[Collected data]
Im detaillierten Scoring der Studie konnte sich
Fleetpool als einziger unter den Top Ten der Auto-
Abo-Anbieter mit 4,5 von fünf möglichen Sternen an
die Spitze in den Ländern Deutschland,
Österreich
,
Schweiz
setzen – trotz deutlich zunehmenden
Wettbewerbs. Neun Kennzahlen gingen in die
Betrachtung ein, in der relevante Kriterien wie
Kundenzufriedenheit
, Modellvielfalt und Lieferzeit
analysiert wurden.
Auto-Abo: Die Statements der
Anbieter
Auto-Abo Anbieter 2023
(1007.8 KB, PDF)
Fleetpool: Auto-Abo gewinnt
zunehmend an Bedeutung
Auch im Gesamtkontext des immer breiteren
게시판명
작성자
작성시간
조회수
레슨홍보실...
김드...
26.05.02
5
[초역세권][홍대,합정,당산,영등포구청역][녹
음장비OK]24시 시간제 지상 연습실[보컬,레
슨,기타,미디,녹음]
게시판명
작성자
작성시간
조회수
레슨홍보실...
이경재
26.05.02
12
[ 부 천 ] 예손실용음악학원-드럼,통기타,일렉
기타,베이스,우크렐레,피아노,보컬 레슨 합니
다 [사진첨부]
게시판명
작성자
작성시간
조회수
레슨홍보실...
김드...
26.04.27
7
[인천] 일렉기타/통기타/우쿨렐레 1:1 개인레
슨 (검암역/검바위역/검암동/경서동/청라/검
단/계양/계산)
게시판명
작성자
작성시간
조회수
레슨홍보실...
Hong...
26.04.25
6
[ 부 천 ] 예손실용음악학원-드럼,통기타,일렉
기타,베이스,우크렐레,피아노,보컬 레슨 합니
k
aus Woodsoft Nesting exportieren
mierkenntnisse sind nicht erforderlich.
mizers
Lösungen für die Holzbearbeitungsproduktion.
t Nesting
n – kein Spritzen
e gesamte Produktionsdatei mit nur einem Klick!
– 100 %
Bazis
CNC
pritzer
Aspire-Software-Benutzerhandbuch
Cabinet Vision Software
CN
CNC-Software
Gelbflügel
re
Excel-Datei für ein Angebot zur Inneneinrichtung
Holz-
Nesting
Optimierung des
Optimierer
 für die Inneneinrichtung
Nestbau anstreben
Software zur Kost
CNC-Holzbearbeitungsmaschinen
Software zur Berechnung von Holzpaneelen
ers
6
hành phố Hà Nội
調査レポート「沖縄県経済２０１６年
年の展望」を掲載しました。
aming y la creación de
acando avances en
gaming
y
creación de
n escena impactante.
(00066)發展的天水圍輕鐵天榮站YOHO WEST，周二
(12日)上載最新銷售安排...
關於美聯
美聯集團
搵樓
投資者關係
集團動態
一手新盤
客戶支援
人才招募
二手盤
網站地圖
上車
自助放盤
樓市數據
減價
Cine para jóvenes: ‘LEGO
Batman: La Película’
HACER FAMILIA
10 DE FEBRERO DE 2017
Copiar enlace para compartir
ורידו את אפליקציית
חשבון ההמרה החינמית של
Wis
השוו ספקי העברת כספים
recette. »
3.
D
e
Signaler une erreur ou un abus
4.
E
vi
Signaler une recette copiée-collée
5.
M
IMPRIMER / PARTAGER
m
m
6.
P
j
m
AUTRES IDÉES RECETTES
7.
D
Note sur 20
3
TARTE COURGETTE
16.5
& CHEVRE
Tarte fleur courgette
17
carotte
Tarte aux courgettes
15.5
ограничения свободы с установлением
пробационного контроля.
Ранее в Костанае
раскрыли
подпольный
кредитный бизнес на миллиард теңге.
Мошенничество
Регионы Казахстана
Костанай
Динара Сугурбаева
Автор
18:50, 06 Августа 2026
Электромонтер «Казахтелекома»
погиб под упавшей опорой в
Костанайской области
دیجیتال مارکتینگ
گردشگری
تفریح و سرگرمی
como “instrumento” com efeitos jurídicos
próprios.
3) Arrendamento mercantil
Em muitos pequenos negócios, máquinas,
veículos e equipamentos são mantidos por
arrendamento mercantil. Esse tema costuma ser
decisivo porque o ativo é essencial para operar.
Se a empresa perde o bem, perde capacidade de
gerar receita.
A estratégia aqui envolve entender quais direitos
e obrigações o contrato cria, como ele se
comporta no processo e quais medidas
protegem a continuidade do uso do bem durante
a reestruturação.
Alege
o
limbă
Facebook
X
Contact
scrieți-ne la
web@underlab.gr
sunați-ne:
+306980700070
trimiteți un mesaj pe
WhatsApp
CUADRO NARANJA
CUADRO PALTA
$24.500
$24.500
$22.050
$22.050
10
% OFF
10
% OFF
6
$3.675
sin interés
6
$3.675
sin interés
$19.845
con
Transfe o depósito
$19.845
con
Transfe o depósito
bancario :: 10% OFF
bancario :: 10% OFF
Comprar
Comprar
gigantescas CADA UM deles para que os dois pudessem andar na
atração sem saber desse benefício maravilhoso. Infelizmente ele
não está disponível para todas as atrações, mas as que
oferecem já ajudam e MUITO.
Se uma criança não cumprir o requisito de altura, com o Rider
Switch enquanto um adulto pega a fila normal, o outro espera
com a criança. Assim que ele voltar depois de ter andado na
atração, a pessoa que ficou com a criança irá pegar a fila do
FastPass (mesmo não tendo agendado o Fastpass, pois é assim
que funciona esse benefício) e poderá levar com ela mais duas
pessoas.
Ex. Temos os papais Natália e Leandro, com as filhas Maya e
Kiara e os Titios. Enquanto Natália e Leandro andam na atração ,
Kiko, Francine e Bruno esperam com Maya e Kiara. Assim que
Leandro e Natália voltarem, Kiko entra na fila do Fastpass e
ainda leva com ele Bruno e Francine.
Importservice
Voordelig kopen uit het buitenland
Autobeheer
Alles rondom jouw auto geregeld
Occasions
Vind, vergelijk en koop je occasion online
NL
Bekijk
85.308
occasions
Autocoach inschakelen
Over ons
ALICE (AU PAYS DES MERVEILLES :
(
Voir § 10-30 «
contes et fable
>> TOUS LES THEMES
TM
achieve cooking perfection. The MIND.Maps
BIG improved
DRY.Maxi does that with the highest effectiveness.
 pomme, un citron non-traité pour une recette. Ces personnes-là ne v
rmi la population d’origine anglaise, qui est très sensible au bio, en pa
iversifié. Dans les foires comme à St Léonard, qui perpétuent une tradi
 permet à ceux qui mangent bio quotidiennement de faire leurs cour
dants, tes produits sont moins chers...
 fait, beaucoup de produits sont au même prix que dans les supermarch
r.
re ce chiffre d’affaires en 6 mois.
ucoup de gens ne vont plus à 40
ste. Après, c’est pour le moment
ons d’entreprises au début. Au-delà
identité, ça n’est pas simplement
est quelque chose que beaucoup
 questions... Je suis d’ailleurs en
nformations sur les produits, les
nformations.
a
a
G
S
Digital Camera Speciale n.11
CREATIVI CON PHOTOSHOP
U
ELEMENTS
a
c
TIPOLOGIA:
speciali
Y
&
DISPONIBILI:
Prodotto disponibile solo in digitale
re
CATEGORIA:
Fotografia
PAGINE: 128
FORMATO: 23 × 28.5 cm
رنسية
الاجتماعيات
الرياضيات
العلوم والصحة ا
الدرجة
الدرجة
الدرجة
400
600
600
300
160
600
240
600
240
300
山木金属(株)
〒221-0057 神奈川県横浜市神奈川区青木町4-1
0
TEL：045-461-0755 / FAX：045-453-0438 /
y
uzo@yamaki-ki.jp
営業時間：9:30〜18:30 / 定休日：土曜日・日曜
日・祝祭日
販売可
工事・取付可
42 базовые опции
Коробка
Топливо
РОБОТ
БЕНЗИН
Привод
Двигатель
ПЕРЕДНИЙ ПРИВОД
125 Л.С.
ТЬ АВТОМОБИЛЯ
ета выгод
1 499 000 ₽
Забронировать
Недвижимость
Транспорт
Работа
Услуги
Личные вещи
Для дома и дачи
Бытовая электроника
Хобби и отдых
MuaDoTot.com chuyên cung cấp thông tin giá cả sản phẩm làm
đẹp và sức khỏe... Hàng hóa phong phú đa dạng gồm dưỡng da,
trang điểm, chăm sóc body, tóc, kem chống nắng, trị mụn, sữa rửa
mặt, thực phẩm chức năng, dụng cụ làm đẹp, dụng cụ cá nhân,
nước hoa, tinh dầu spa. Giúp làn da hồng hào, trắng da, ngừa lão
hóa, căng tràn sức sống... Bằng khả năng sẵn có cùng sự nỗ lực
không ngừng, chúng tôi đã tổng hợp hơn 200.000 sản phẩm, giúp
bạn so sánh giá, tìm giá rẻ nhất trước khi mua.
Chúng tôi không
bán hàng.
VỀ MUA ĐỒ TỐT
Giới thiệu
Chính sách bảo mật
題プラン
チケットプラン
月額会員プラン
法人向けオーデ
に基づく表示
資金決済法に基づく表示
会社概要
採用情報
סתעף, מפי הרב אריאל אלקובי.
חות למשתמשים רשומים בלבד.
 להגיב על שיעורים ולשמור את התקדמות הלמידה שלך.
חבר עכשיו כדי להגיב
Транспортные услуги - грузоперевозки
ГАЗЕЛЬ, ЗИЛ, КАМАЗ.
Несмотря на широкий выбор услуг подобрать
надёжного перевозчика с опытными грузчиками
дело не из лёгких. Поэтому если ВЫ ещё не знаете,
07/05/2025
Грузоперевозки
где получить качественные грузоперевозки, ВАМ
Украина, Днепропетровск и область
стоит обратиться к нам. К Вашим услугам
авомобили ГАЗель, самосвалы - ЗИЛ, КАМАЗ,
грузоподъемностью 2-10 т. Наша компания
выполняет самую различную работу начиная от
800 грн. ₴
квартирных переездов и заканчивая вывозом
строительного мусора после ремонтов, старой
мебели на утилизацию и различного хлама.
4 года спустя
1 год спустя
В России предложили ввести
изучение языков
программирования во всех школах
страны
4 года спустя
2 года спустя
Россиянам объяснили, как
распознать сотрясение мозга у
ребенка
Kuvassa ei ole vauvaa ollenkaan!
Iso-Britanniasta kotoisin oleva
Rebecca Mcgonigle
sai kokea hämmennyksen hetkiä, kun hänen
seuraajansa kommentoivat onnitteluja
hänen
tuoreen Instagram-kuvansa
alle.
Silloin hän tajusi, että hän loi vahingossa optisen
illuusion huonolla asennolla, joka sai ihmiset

→ TASK DESCRIPTION
A word-for-word copy of the lines above from the one with "e gesamte Produktionsdatei" through the one with "CNC-Holzbearbeitungsmaschinen", inclusive, is the only output wanted.

→ SOLUTION TO THE EXERCISE
e gesamte Produktionsdatei mit nur einem Klick!
– 100 %
Bazis
CNC
pritzer
Aspire-Software-Benutzerhandbuch
Cabinet Vision Software
CN
CNC-Software
Gelbflügel
re
Excel-Datei für ein Angebot zur Inneneinrichtung
Holz-
Nesting
Optimierung des
Optimierer
 für die Inneneinrichtung
Nestbau anstreben
Software zur Kost
CNC-Holzbearbeitungsmaschinen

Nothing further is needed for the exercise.